Nella mia esperienza, quando una relazione finisce in questo modo, chi rimane più legato tende a idealizzare il passato e a caricarsi sulle spalle l’intero peso della rottura. Questo avviene perché l’altro, assumendo un atteggiamento più distaccato o addirittura “fiorente”, sembra implicitamente dire: “Se sto bene ora, il problema era il rapporto con te”. Ma questo è uno sguardo parziale: anche l’atteggiamento remissivo e la mancanza di confronto aperto, che lei racconta di aver vissuto per anni, sono fattori che contribuiscono a logorare un legame.

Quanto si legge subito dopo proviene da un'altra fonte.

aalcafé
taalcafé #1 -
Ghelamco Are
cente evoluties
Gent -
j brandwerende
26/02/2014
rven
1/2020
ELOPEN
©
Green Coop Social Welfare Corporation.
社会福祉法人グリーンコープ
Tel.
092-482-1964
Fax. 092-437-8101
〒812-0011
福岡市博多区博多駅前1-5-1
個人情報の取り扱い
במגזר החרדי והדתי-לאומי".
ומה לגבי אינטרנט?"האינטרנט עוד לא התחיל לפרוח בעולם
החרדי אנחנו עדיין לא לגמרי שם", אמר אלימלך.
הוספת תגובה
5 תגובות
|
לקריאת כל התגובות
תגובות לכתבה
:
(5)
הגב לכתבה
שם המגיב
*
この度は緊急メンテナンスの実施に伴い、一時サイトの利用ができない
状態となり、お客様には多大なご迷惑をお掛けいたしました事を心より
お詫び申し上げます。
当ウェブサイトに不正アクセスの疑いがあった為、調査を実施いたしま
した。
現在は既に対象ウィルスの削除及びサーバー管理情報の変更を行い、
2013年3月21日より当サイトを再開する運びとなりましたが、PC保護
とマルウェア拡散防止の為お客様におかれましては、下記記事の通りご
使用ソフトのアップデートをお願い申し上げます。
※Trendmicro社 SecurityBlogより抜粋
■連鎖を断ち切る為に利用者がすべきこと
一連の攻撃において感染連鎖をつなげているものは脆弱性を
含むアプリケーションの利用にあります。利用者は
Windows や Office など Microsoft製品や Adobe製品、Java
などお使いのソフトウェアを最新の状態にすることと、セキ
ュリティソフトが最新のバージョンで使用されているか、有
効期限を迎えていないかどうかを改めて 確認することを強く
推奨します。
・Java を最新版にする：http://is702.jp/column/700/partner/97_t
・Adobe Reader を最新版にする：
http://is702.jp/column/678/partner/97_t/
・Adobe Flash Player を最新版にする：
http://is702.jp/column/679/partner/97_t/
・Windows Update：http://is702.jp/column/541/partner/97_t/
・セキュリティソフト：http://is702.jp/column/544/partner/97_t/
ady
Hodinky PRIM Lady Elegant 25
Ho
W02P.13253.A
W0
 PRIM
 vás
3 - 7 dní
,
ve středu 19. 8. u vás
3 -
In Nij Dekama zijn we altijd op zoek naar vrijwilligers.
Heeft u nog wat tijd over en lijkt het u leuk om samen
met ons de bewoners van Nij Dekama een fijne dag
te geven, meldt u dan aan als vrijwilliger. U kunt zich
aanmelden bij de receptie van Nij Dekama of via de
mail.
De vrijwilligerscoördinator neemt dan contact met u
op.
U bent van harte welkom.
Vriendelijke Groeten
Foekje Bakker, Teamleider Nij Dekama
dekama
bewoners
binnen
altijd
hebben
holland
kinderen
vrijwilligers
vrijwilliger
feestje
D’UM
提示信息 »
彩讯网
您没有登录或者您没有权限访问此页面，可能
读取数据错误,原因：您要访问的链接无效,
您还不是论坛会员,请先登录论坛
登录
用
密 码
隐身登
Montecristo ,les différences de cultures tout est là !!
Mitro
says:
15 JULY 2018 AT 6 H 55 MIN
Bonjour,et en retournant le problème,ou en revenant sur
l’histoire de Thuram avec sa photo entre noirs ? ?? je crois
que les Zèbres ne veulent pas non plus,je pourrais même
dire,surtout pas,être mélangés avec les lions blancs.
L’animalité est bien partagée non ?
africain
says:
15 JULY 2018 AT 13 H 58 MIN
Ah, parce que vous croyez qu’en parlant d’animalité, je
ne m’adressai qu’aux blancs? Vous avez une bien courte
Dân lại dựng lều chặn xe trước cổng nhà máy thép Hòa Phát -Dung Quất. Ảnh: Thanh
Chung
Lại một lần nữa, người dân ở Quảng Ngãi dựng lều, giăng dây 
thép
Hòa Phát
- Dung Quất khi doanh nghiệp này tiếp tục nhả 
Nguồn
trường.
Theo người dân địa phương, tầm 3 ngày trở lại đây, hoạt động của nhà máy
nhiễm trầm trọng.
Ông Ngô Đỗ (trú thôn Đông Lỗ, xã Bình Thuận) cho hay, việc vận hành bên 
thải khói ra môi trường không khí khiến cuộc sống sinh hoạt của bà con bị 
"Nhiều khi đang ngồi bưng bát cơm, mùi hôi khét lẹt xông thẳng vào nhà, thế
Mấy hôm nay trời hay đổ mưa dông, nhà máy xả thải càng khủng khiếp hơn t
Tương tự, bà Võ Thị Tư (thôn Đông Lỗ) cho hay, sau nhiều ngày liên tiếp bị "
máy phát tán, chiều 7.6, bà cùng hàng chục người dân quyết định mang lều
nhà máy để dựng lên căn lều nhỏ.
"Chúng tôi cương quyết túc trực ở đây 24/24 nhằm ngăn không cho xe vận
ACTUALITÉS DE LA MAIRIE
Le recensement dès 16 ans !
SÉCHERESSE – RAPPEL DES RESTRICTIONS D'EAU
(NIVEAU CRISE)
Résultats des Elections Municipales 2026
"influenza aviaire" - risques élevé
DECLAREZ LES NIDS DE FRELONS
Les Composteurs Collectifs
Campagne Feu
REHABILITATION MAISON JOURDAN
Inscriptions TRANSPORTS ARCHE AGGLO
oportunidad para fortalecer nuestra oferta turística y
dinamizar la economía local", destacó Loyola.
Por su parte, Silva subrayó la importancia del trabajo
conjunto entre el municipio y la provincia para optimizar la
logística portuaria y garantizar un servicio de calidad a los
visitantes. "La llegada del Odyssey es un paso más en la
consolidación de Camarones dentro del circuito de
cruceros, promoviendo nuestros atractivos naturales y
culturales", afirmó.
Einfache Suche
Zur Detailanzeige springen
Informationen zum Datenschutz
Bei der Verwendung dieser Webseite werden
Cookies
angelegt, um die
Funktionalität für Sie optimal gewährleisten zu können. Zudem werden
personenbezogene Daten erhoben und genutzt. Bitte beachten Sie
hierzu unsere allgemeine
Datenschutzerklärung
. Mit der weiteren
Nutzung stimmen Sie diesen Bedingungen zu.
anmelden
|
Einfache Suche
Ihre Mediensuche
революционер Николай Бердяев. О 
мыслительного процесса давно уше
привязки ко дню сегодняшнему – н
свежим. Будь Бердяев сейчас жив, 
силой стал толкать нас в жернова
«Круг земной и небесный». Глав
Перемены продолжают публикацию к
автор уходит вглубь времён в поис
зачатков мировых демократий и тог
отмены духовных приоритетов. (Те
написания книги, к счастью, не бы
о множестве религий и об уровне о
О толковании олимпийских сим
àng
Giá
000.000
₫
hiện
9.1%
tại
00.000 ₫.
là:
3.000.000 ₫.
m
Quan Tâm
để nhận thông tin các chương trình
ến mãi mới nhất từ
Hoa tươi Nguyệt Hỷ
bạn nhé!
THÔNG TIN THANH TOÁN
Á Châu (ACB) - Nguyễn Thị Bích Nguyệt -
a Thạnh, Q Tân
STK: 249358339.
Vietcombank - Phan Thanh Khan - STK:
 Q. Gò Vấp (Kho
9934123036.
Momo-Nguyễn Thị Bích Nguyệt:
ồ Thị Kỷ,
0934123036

La distinzione che lei chiede – “ciò che è mio da ciò che è suo” – richiede tempo e lavoro interiore. Significa riconoscere le proprie responsabilità (come la difficoltà a gestire emozioni intense, la gelosia, la rabbia) ma anche lasciare all’altro la proprietà delle sue scelte, dei suoi silenzi, delle sue chiusure. Lei non può essere responsabile del fatto che la sua ex abbia deciso di non voler più un legame sentimentale o che abbia scelto la libertà: queste sono decisioni che parlano di lei, non di Maria Grazia e basta.
Nella mia esperienza per stare meglio può essere utile:
– Riconoscere e validare il proprio dolore, senza negarlo e senza pretendere di “essere subito forte”.
– Evitare il confronto costante con l’apparente benessere dell’altra: il suo percorso emotivo non è necessariamente trasparente, e non è un metro valido per misurare il suo valore.
– Ritrovare punti di radicamento personali: piccole routine, contatti sociali, attività che la riconnettano alla sua identità al di fuori della coppia.
– Valutare, se possibile, un percorso psicoterapico che l’aiuti a elaborare la separazione e a lavorare sui suoi schemi emotivi e relazionali, in modo da non trasformare il senso di colpa in una condanna.
Concludo dicendole che la sofferenza che prova è legittima, ma non definisce chi è. La fine di un rapporto non è mai il risultato esclusivo dell’agire di una sola persona: è l’incontro tra due storie, e talvolta la loro inevitabile divergenza.
Le auguro di trovare, nel tempo, uno spazio interiore in cui possa guardare a questa storia senza sentirsi distrutta, ma arricchita dall’esperienza e capace di aprirsi a nuove forme di relazione, anche con sé stessa.